The AMS promotes the development and sharing of information on the atmospheric and related oceanic and hydrologic sciences. The society also encourages the advancement of professional applications of these sciences. Annually, a maximum of only 0.2 percent of the AMS membership is elevated to the grade of fellow.
Wolfson, who joined Lincoln Laboratory in 1983, directs the laboratory’s aviation weather efforts. Currently, her group is focused on increasing the year-round accuracy of the short-term (zero to eight hours) forecast products, and transferring this technology to the Federal Aviation Administration (FAA) for system acquisition. Important research problems also under investigation for the FAA’s Next Generation Air Traffic System include anticipating the impact of storms on air traffic capacity and demand, and coupling this information functionally to traffic flow management.

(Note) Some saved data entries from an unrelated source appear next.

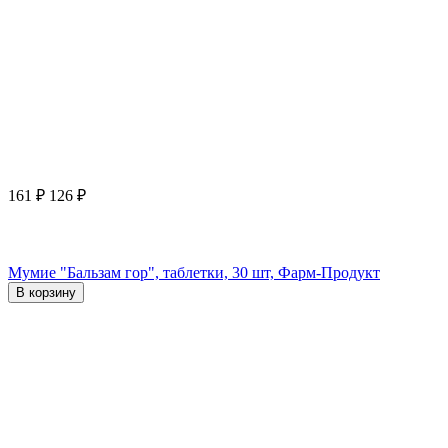
161
₽
126
₽
Мумие "Бальзам гор", таблетки, 30 шт, Фарм-Продукт
В корзину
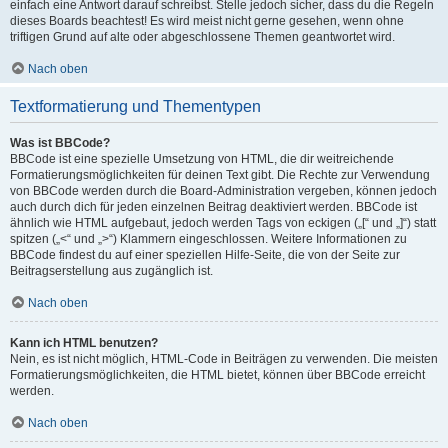
einfach eine Antwort darauf schreibst. Stelle jedoch sicher, dass du die Regeln
dieses Boards beachtest! Es wird meist nicht gerne gesehen, wenn ohne
triftigen Grund auf alte oder abgeschlossene Themen geantwortet wird.
Nach oben
Textformatierung und Thementypen
Was ist BBCode?
BBCode ist eine spezielle Umsetzung von HTML, die dir weitreichende
Formatierungsmöglichkeiten für deinen Text gibt. Die Rechte zur Verwendung
von BBCode werden durch die Board-Administration vergeben, können jedoch
auch durch dich für jeden einzelnen Beitrag deaktiviert werden. BBCode ist
ähnlich wie HTML aufgebaut, jedoch werden Tags von eckigen („[“ und „]“) statt
spitzen („<“ und „>“) Klammern eingeschlossen. Weitere Informationen zu
BBCode findest du auf einer speziellen Hilfe-Seite, die von der Seite zur
Beitragserstellung aus zugänglich ist.
Nach oben
Kann ich HTML benutzen?
Nein, es ist nicht möglich, HTML-Code in Beiträgen zu verwenden. Die meisten
Formatierungsmöglichkeiten, die HTML bietet, können über BBCode erreicht
werden.
Nach oben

Wolfson holds a BS in atmospheric and oceanic science from the University of Michigan and both SM and PhD degrees from MIT, where she was named an Ida M. Green Fellow. She received the MIT Lincoln Laboratory Technical Excellence award in 2005 for “her work in the application of meteorology to the problem of improving air traffic control and for her national-level role in the application of advanced convection weather forecasts for use in the aviation community.” She has served on four National Academy of Sciences committees and has written numerous scientific papers and journal articles.